§ **Work to be completed**:
Here is a block of records. Copy every line in it that includes "including".

§ **Page images and extracted text**:
• • • • • • •
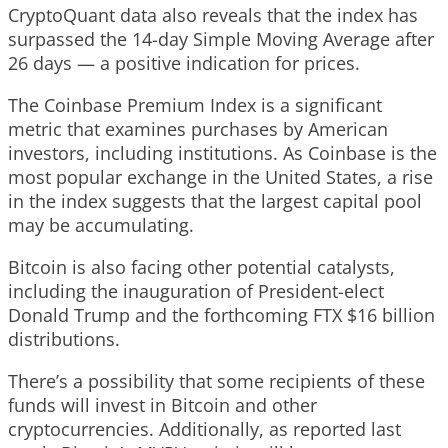
CryptoQuant data also reveals that the index has
surpassed the 14-day Simple Moving Average after
26 days — a positive indication for prices.
The Coinbase Premium Index is a significant
metric that examines purchases by American
investors, including institutions. As Coinbase is the
most popular exchange in the United States, a rise
in the index suggests that the largest capital pool
may be accumulating.
Bitcoin is also facing other potential catalysts,
including the inauguration of President-elect
Donald Trump and the forthcoming FTX $16 billion
distributions.
There’s a possibility that some recipients of these
funds will invest in Bitcoin and other
cryptocurrencies. Additionally, as reported last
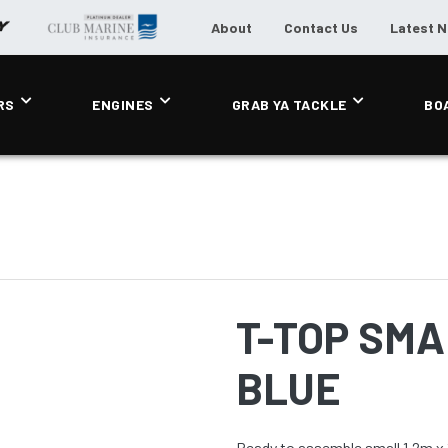
About
Contact Us
Latest 
RS
ENGINES
GRAB YA TACKLE
BO
T-TOP SMAL
BLUE
Ready to assemble small 1.2m x 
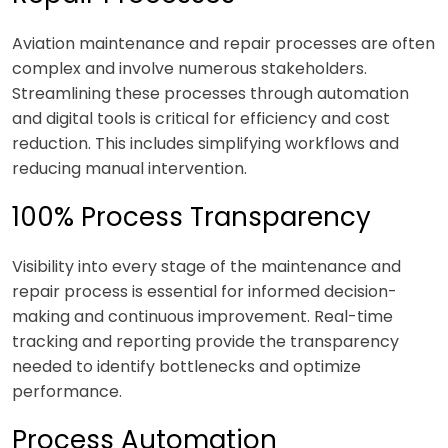
Aviation maintenance and repair processes are often
complex and involve numerous stakeholders.
Streamlining these processes through automation
and digital tools is critical for efficiency and cost
reduction. This includes simplifying workflows and
reducing manual intervention.
100% Process Transparency
Visibility into every stage of the maintenance and
repair process is essential for informed decision-
making and continuous improvement. Real-time
tracking and reporting provide the transparency
needed to identify bottlenecks and optimize
performance.
Process Automation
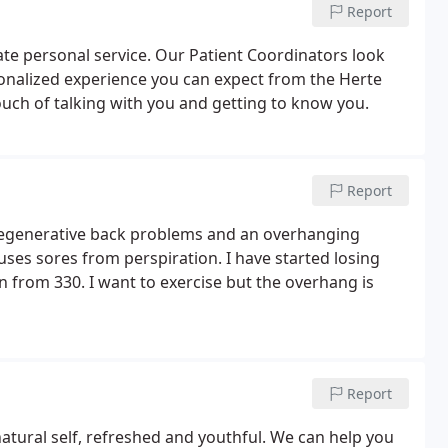
Report
mate personal service. Our Patient Coordinators look
onalized experience you can expect from the Herte
uch of talking with you and getting to know you.
Report
 degenerative back problems and an overhanging
es sores from perspiration. I have started losing
n from 330. I want to exercise but the overhang is
Report
natural self, refreshed and youthful. We can help you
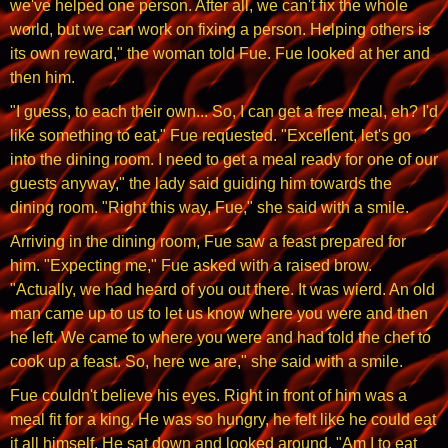
we've helped one person. After all, we can't fix the whole
world, but we can work on fixing a person. Helping others is
its own reward," the woman told Fue. Fue looked at her and
then him.
"I guess, to each their own... So, I can get a free meal, eh? I'd
like something to eat," Fue requested. "Excellent, let's go
into the dining room. I need to get a meal ready for one of our
guests anyway," the lady said guiding him towards the
dining room. "Right this way, Fue," she said with a smile.
Arriving in the dining room, Fue saw a feast prepared for
him. "Expecting me," Fue asked with a raised brow.
"Actually, we had heard of you out there. It was wierd. An old
man came up to us to let us know where you were and then
he left. We came to where you were and had told the chef to
cook up a feast. So, here we are," she said with a smile.
Fue couldn't believe his eyes. Right in front of him was a
meal fit for a king. He was so hungry, he felt like he could eat
it all himself. He sat down and looked around. "Am I to eat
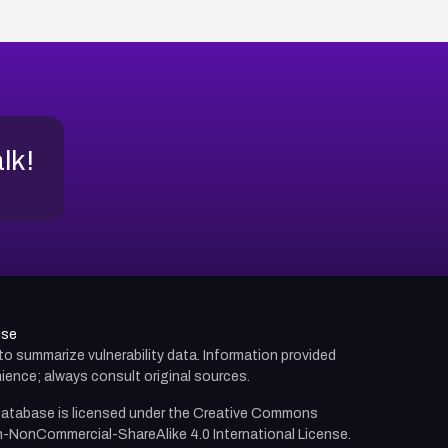
alk!
use
d to summarize vulnerability data. Information provided
ience; always consult original sources.
atabase is licensed under the
Creative Commons
n-NonCommercial-ShareAlike 4.0 International License.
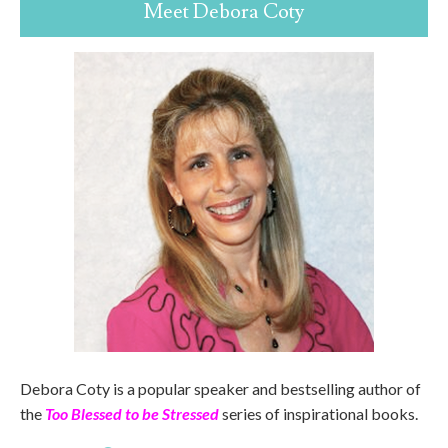
Meet Debora Coty
Debora Coty is a popular speaker and bestselling author of
the
Too Blessed to be Stressed
series of inspirational books.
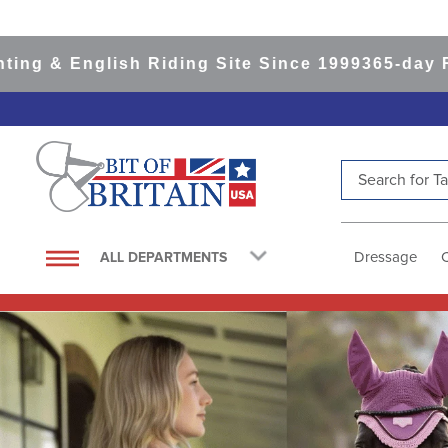
lish Riding Site Since 1999
365-day Returns
All
Search for Tac
TOP SEARCHES
1
.
saddle pad
Dressage
ALL DEPARTMENTS
2
.
helmet
3
.
helmets
4
.
lemieux
5
.
full seat breeches women
6
.
half pad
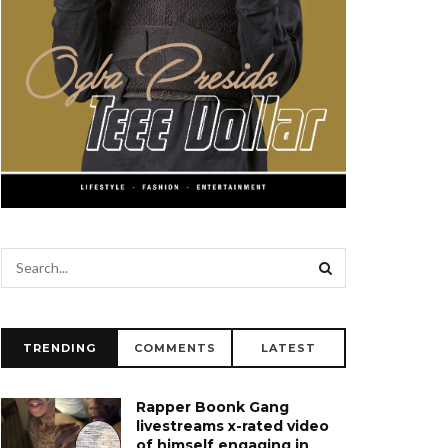
TRENDING
COMMENTS
LATEST
Rapper Boonk Gang
livestreams x-rated video
of himself engaging in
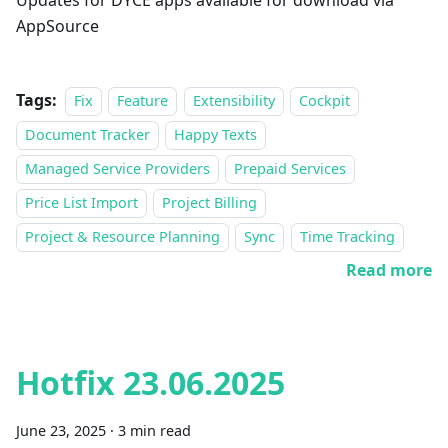
Updates for DYCE apps available for download via
AppSource
Tags:
Fix
Feature
Extensibility
Cockpit
Document Tracker
Happy Texts
Managed Service Providers
Prepaid Services
Price List Import
Project Billing
Project & Resource Planning
Sync
Time Tracking
Read more
Hotfix 23.06.2025
June 23, 2025
·
3 min read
• • • • • • •
§ **Written solution**:
investors, including institutions. As Coinbase is the
including the inauguration of President-elect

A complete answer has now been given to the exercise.